Breccia samples from this location contained more than one rock type within them (termed polymictic volcanic breccias). These point to a mixing of sediments and materials from nearby volcanic eruptions.
It’s time for a change – metamorphic rocks
Dredge 37 also recovered the beautiful serpentinite. Not to be confused with Pluto’s wife, the beautiful Proserpine, who he kidnapped and took to the underworld to live with him.
Serpentinite is a metamorphic rock. It forms when certain rocks (ultramafic for those playing at home) are altered in underwater environments near the Earth’s surface. Its formation can point to a battle between worlds, as grinding tectonic plates open fractures into the underworld, allowing fluids to penetrate and alter the dry rocks beneath.

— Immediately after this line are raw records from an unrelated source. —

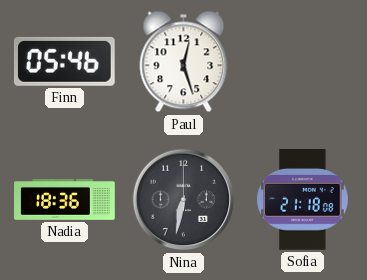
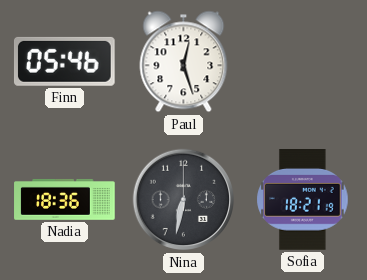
Sofia: 21:18 -> 18:21
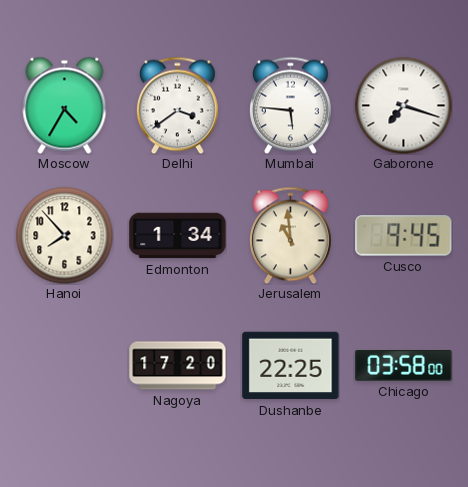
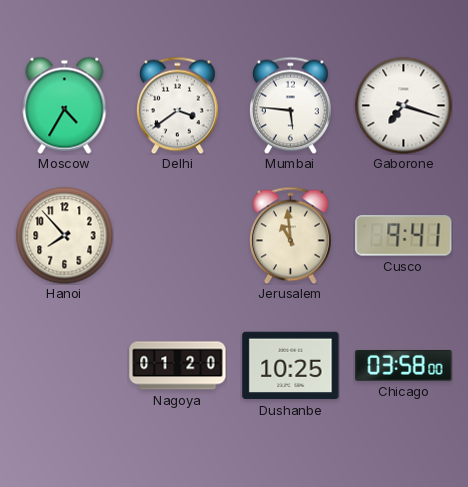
Edmonton: 1:34 -> none
Cusco: 9:45 -> 9:41
Nagoya: 17:20 -> 01:20
Dushanbe: 22:25 -> 10:25
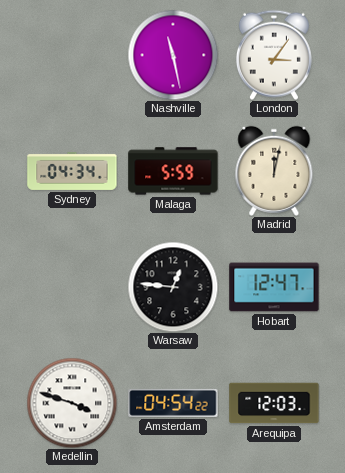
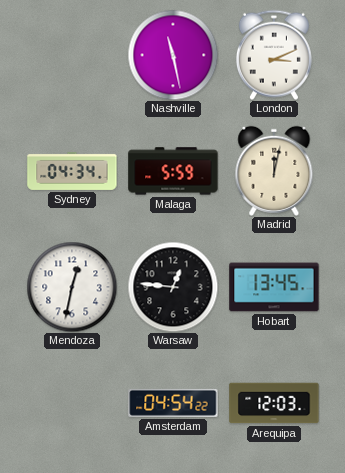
London: 3:06 -> 3:11
Mendoza: none -> 12:32
Hobart: 12:47 -> 13:45
Medellin: 3:48 -> none
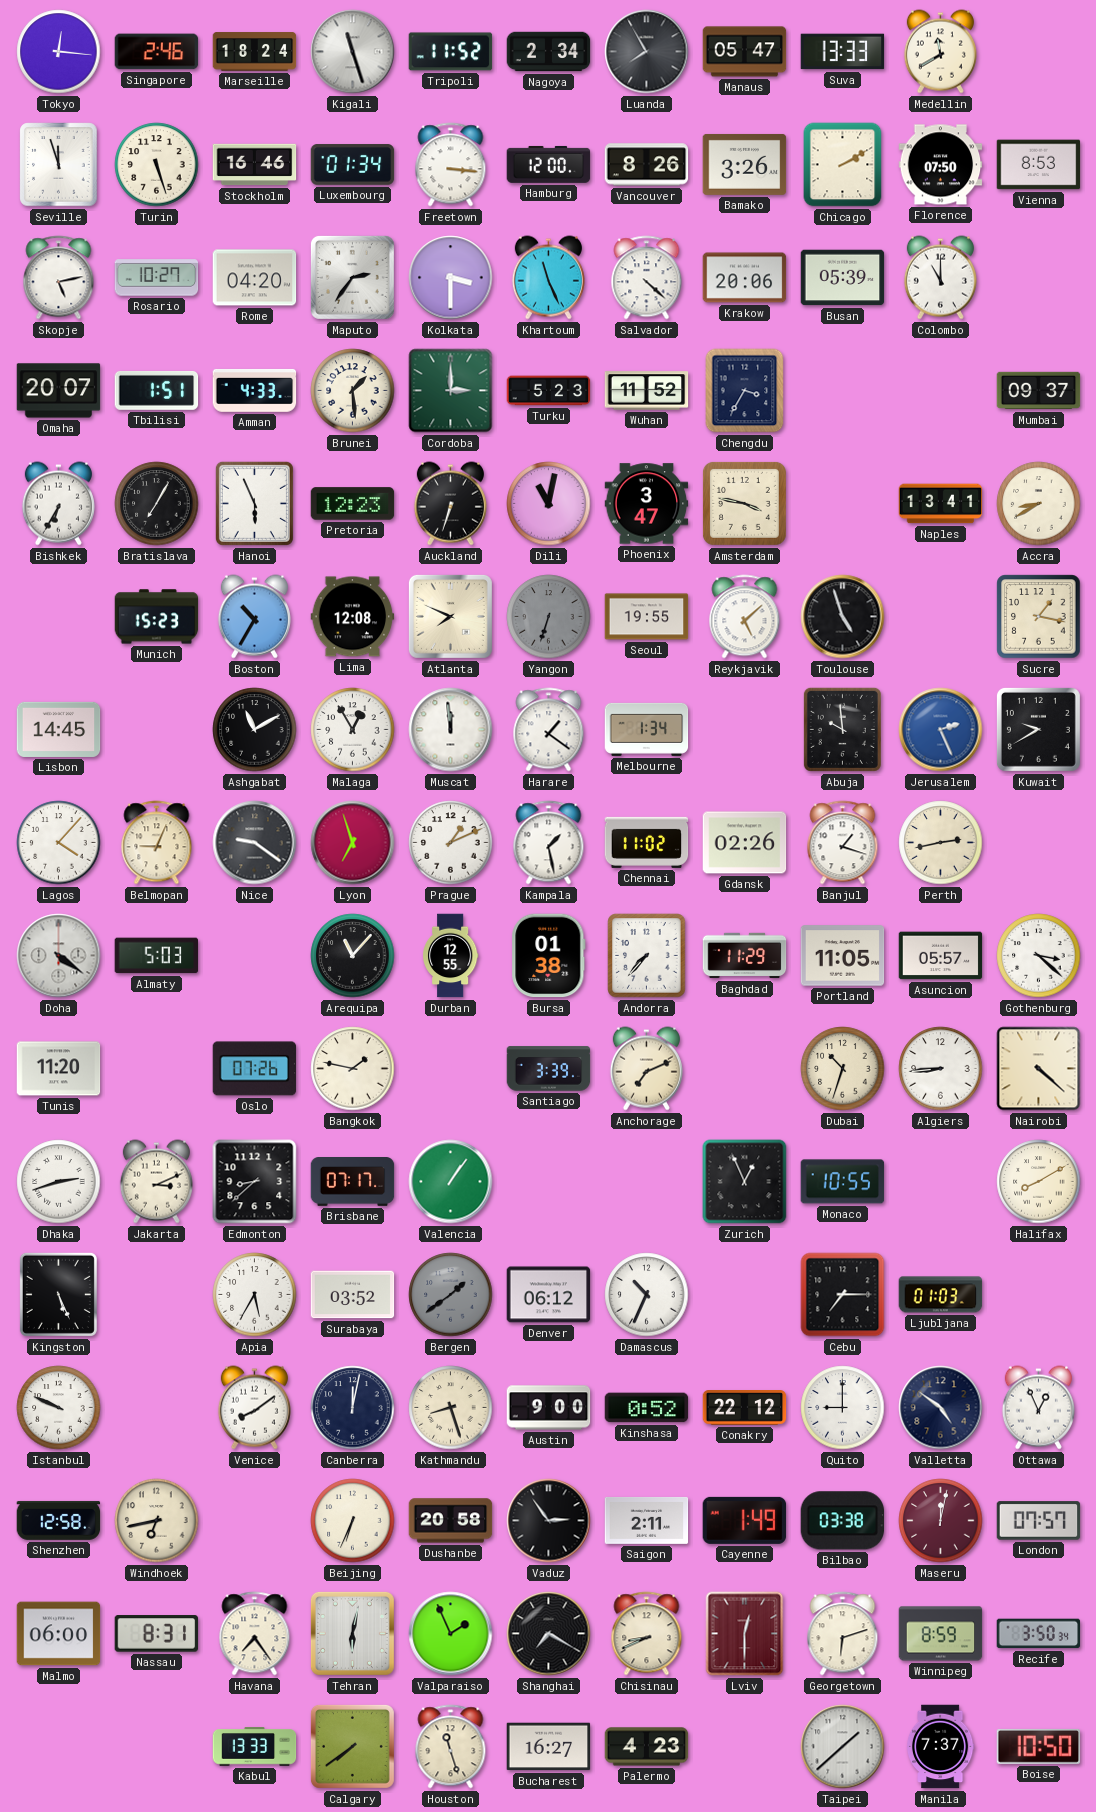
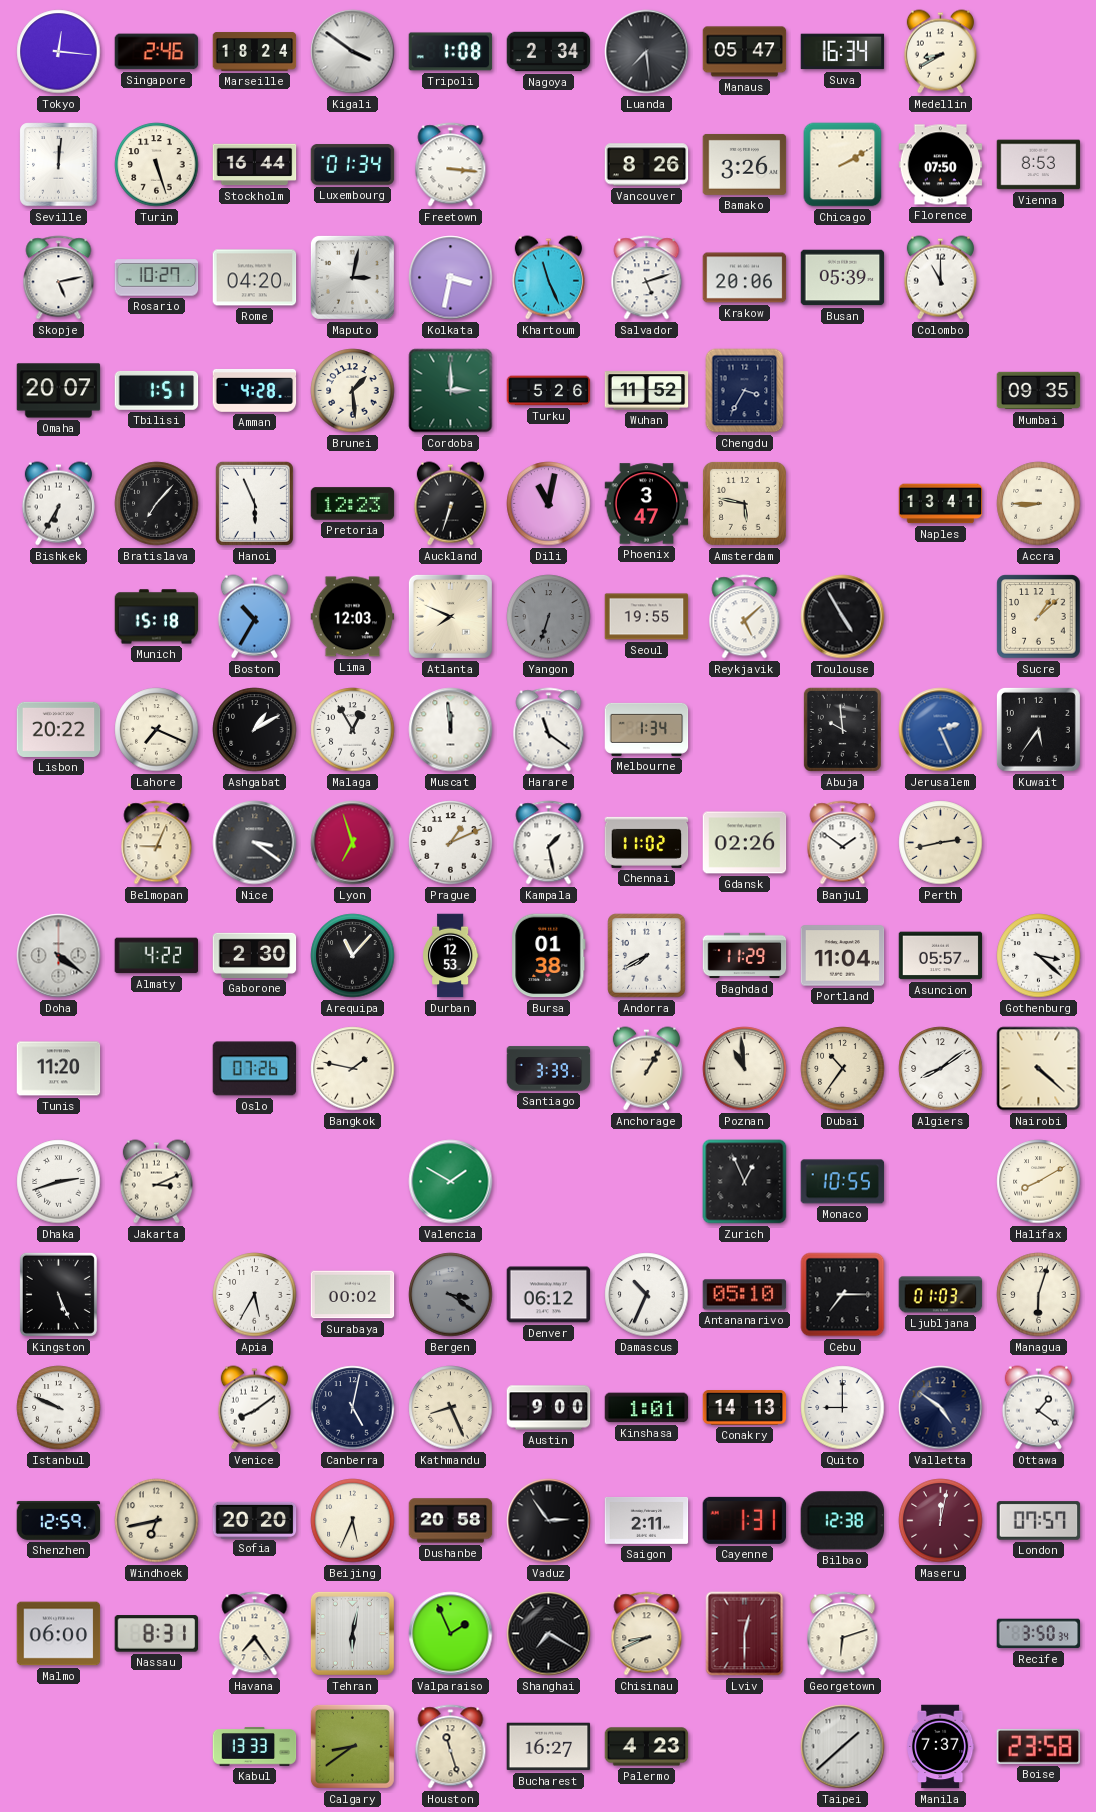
Kigali: 11:27 -> 3:51
Tripoli: 11:52 -> 1:08
Luanda: 7:55 -> 7:29
Suva: 13:33 -> 16:34
Medellin: 11:40 -> 8:40
Seville: 11:57 -> 12:01
Stockholm: 16:46 -> 16:44
Hamburg: 12:00 -> none
Maputo: 2:36 -> 3:02
Kolkata: 3:30 -> 3:32
Salvador: 4:22 -> 5:12
Amman: 4:33 -> 4:28
Turku: 5:23 -> 5:26
Mumbai: 09:37 -> 09:35
Bratislava: 7:05 -> 7:07
Amsterdam: 3:47 -> 5:47
Accra: 8:40 -> 8:45
Munich: 15:23 -> 15:18
Lima: 12:08 -> 12:03
Toulouse: 4:57 -> 4:55
Sucre: 1:17 -> 1:08
Lisbon: 14:45 -> 20:22
Lahore: none -> 7:19
Ashgabat: 11:10 -> 1:10
Harare: 1:21 -> 11:21
Kuwait: 9:40 -> 5:36
Lagos: 4:07 -> none
Nice: 9:21 -> 3:21
Banjul: 1:18 -> 1:51
Almaty: 5:03 -> 4:22
Gaborone: none -> 2:30
Durban: 12:55 -> 12:53
Andorra: 7:37 -> 7:40
Portland: 11:05 -> 11:04
Anchorage: 7:11 -> 1:05
Poznan: none -> 10:59
Dubai: 10:33 -> 10:36
Algiers: 8:44 -> 8:09
Edmonton: 8:38 -> none
Brisbane: 07:17 -> none
Valencia: 1:06 -> 1:50
Surabaya: 03:52 -> 00:02
Bergen: 1:39 -> 3:21
Antananarivo: none -> 05:10
Managua: none -> 6:03
Canberra: 12:02 -> 5:02
Kathmandu: 8:27 -> 8:26
Kinshasa: 0:52 -> 1:01
Conakry: 22:12 -> 14:13
Ottawa: 12:56 -> 1:21
Shenzhen: 12:58 -> 12:59
Sofia: none -> 20:20
Beijing: 6:34 -> 5:34
Cayenne: 1:49 -> 1:31
Bilbao: 03:38 -> 12:38
Winnipeg: 8:59 -> none
Calgary: 7:39 -> 8:39
Boise: 10:50 -> 23:58
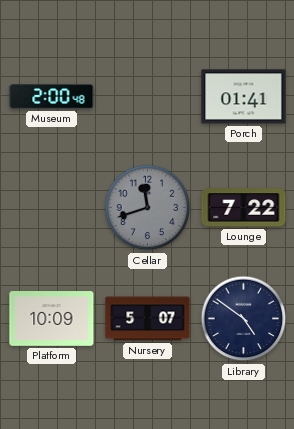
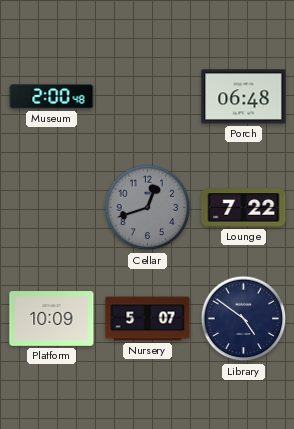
Porch: 01:41 -> 06:48
Cellar: 11:42 -> 12:42
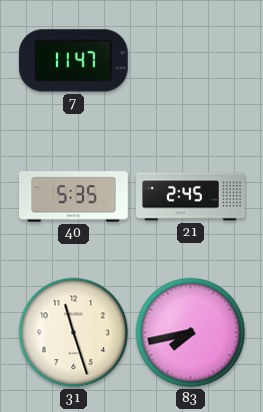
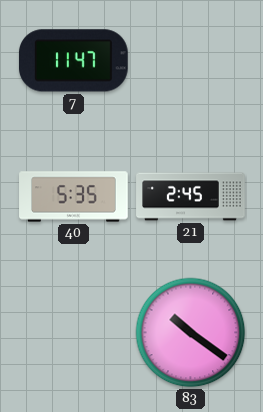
31: 11:27 -> none
83: 7:43 -> 10:21
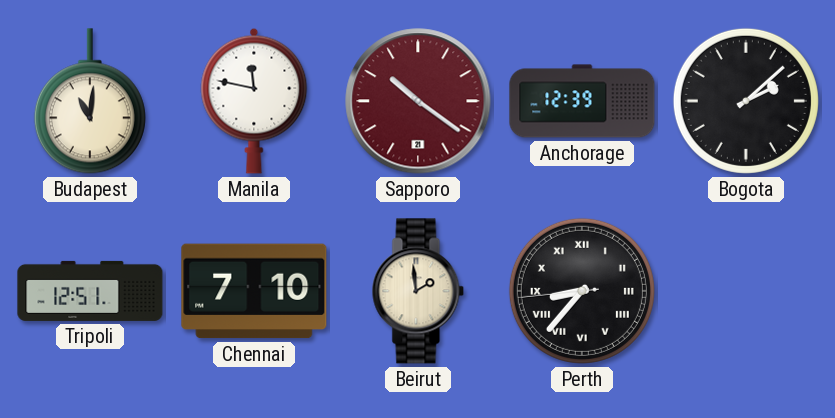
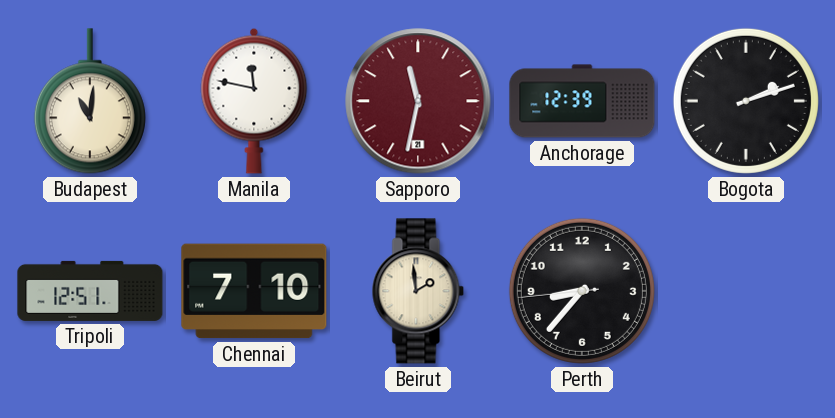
Sapporo: 10:21 -> 11:32
Bogota: 2:08 -> 2:12
Perth numerals: Roman -> Arabic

The beautiful serpentinite formed by water percolating through the dry underworld. Image: Science team.
How will this all end?
The underworld is the source of many stories that both captured the imagination and guided the ancient Romans in their daily lives. The research on this voyage into our underwater underworld of the Coral Sea is no different.
It will increase our understanding of the age and evolution of the Coral Sea’s seafloor, and the chains of seamounts formed. It will also help define the extent of Australian continental crust in the Coral Sea – where one world ends and the next begins.
Scientists from all over the world will now work on these rocks, giving them the material to tell the story of our underworld, creating a new understanding of the battles that took place to form the surface of our planet – above and below the waves – in bygone eras.
Modern-day bards of the internet will tell the tale of this voyage for years to come!
See the full article here .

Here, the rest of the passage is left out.